The guides / instructor jumped in first, then one by one each of us had to jump in. My brother went in and nicely floated in sea. Next it was my turn..I slowly got down into the sea using steps and tried floating and breathing through mouth ( yes that’s what we need to do)…breathing was okay, but I had not anticipated how choppy the water would be…I panicked and held on tight to the rope which was tied to the anchor and did not move!!! I just swayed in water and just swayed. Snorkeling is floating / swimming in seawater..whereas scuba diving is swimming into the sea. The instructor after seeing my condition, took my hand and guided me through the next 45 minutes of snorkeling.
Post my disaster in snorkeling in choppy waters, I was not too confident of my performance with scuba diving..but I did not lose hope and went ahead with my brother for the introduction testing in swimming pool waters, wearing the tanks and fins. Under water since one cannot communicate the usual way, were taught different signs. The sign language includes “Okay”, “Up”, “Down”, “Stop” etc. Whenever the instructor asked us these question under water we have to respond to him…this is how he understands whether we are doing okay under water. Once we understand these signs, he takes us slowly to the deeper end of the pool to equalize the pressure and to understand how we withstand the pressure going deeper into water. The pressure / pain in the ears is all normal ( very similar to flying in a plane) while one is going deeper into water and one has to pinch the nostrils and swallow at the same time for the ears to pop…

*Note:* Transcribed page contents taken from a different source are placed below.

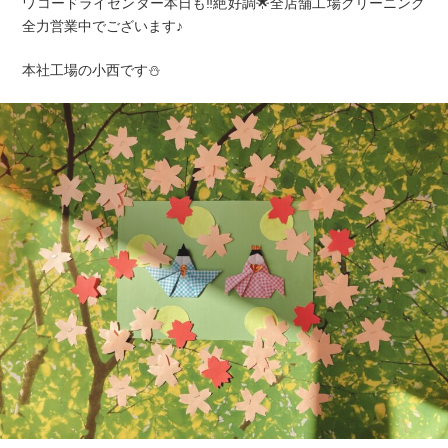
ワコードライセンター本日も‼️絶好調🌟全店舗工場クリーニング
全力営業中でございます♪
本社工場の小西です⛄️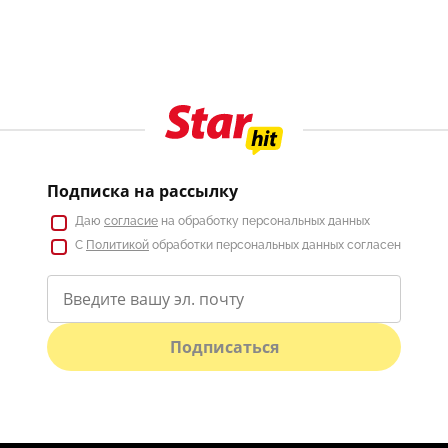
Подписка на рассылку
Даю
согласие
на обработку персональных данных
С
Политикой
обработки персональных данных согласен
Подписаться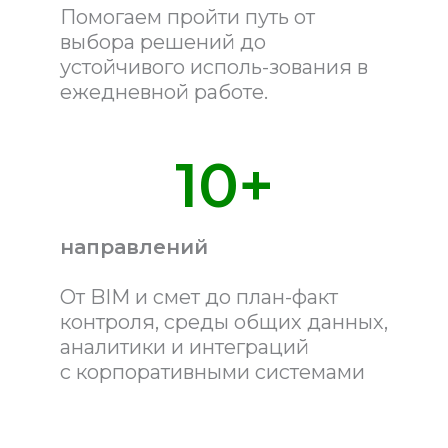
Помогаем пройти путь от
выбора решений до
устойчивого исполь-зования в
ежедневной работе.
10+
направлений
От BIM и смет до план-факт
контроля, среды общих данных,
аналитики и интеграций
с корпоративными системами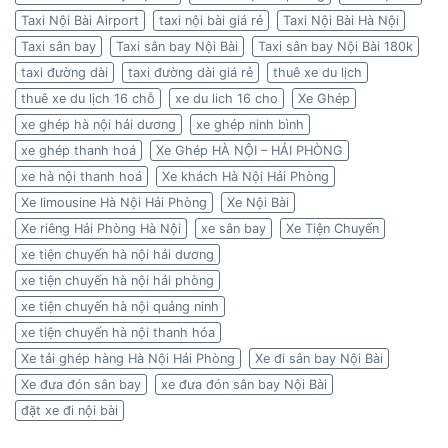
Taxi Nội Bài Airport
taxi nội bài giá rẻ
Taxi Nội Bài Hà Nội
Taxi sân bay
Taxi sân bay Nội Bài
Taxi sân bay Nội Bài 180k
taxi đường dài
taxi đường dài giá rẻ
thuê xe du lịch
thuê xe du lịch 16 chỗ
xe du lich 16 cho
Xe Ghép
xe ghép hà nội hải dương
xe ghép ninh bình
xe ghép thanh hoá
Xe Ghép HÀ NỘI – HẢI PHÒNG
xe hà nội thanh hoá
Xe khách Hà Nội Hải Phòng
Xe limousine Hà Nội Hải Phòng
Xe Nội Bài
Xe riêng Hải Phòng Hà Nội
xe sân bay
Xe Tiện Chuyến
xe tiện chuyến hà nội hải dương
xe tiện chuyến hà nội hải phòng
xe tiện chuyến hà nội quảng ninh
xe tiện chuyến hà nội thanh hóa
Xe tải ghép hàng Hà Nội Hải Phòng
Xe đi sân bay Nội Bài
Xe đưa đón sân bay
xe đưa đón sân bay Nội Bài
đặt xe đi nội bài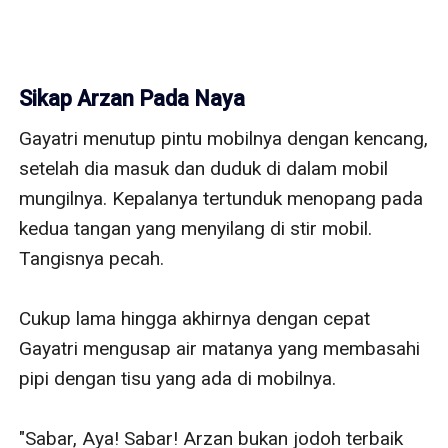
Sikap Arzan Pada Naya
Gayatri menutup pintu mobilnya dengan kencang, 
setelah dia masuk dan duduk di dalam mobil 
mungilnya. Kepalanya tertunduk menopang pada 
kedua tangan yang menyilang di stir mobil. 
Tangisnya pecah.

Cukup lama hingga akhirnya dengan cepat 
Gayatri mengusap air matanya yang membasahi 
pipi dengan tisu yang ada di mobilnya.

"Sabar, Aya! Sabar! Arzan bukan jodoh terbaik 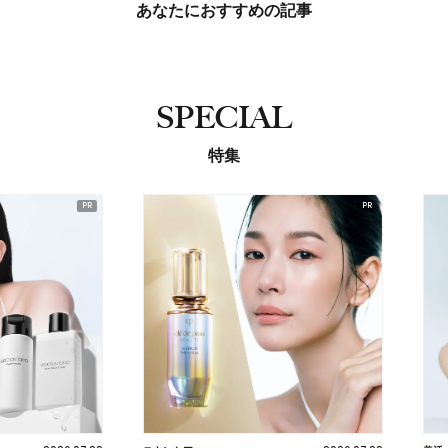
あなたにおすすめの記事
SPECIAL
特集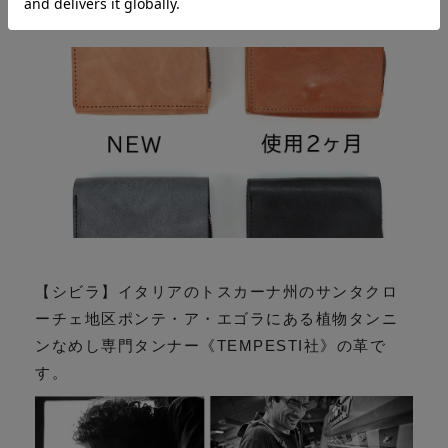
す、経年変化により飴色に変化する北欧レザー
【シビラ】イタリアのトスカーナ州のサンタクロ
ーチェ地区ポンテ・ア・エゴラにある植物タンニ
ンなめし専門タンナー《TEMPESTI社》の革で
す。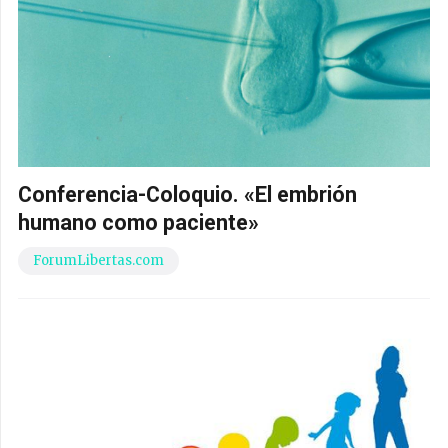
Conferencia-Coloquio. «El embrión
humano como paciente»
ForumLibertas.com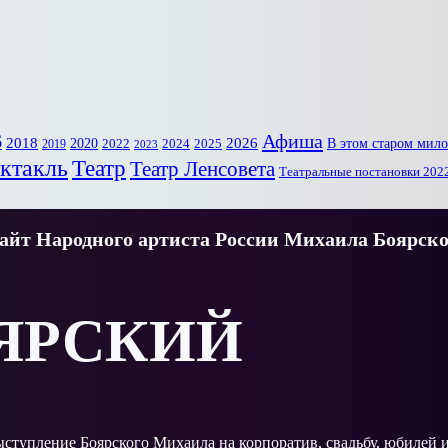
6
Афиша
2018
2020
2026
В этом старом мил
2022
2025
2024
2019
2023
ктакль
Театр
Театр Ленсовета
Театральные постановки 202
йт Народного артиста России Михаила Боярско
ЯРСКИЙ
выступление Боярского Михаила на корпоратив, свадьбу, юбилей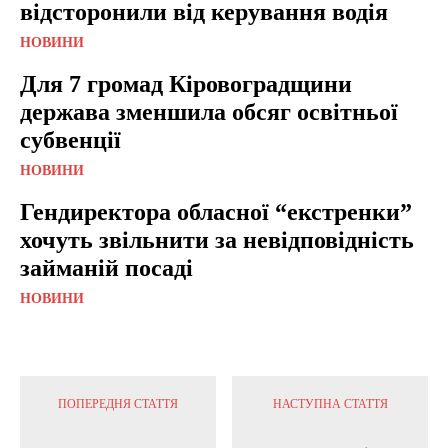
відсторонили від керування водія
НОВИНИ
Для 7 громад Кіровоградщини
держава зменшила обсяг освітньої
субвенції
НОВИНИ
Гендиректора обласної “екстренки”
хочуть звільнити за невідповідність
займаній посаді
НОВИНИ
ПОПЕРЕДНЯ СТАТТЯ
НАСТУПНА СТАТТЯ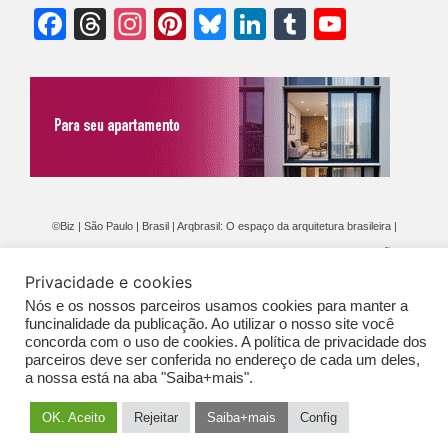
Facebook
Threads
Instagram
Pinterest
Bluesky
LinkedIn
Tumblr
YouTu
Chann
©Biz | São Paulo | Brasil | Arqbrasil: O espaço da arquitetura brasileira |
Expediente
|
Contato
|
Newsletter
/
PolíticaDePrivacidade
/
CONDIÇÕES
Privacidade e cookies
GERAIS DE PUBLICAÇÃO (CGP
)
Nós e os nossos parceiros usamos cookies para manter a
funcinalidade da publicação. Ao utilizar o nosso site você
concorda com o uso de cookies. A política de privacidade dos
parceiros deve ser conferida no endereço de cada um deles,
a nossa está na aba "Saiba+mais".
OK. Aceito
Rejeitar
Saiba+mais
Config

Since the swimming pool session was okay, I got back some hope and enthusiasm for scuba diving. The next day early in the morning, my brother, myself and our instructor Mahendran started out in a boat to for our first shipwreck dive in Sri Lanka. Mahendran was an experienced diver, he had been diving for almost 16 years and had completed over 2000 dives. We went into the sea for about 15 – 20 minutes before Mahendran and another instructor geared up. The other instructor (don’t remember his name), jumped in first with our boats anchor. Once he had anchored our boat to the ship wreck…we all had to get into the sea one by one (not an easy task for me 🙂 esp after the snorkeling performance). Once you are all geared up with the fins, mask and tank..you can’t walk 😀 …all that you need to do is sit at the edge of the boat, back facing the sea and go back into the water..head first..plop!!! Thankfully I did that without too much effort..phew.
Once into the water I struggled a little bit (the water was very choppy), hyperventilated also a little bit and held on to the instructors hand really tight. He was really understanding and slowly took me to the yellow rope connecting the anchor and the boat. We went down really slowly, Mahendran kept checking with me if I was “Okay” at all times. Half way to the shipwreck, my left ear started paining a lot and i signaled regarding that to Mahendran. We stayed put at this depth for a little while and once i was okay we slowly went deeper into the water.
The shipwreck was at depth of 7.5 metres, the four of us slowly swam around it. The water was quite murky and the visibility was not great, in spite of that we could see variety of fishes, corals and also the shipwreck.
I could only hear my breathing and the bubbles coming out through the tube and nothing else…total silence. It was a surreal experience, watching the fishes go by their own life as if we did not exist. The sheer colours on the fishes, colonies of fishes passing us ( I don’t know the names of the fishes) was amazing to see.
With my fear slowly going away, I started enjoying the dive, looking at the sea life, the different parts of the ship..I think we saw the propeller (the metal on the edge was still in shiny condition) and one long tube kind of thing. We also saw an adult and small baby fish swimming really close to us..this was something that i had not thought I would experience…pure joy.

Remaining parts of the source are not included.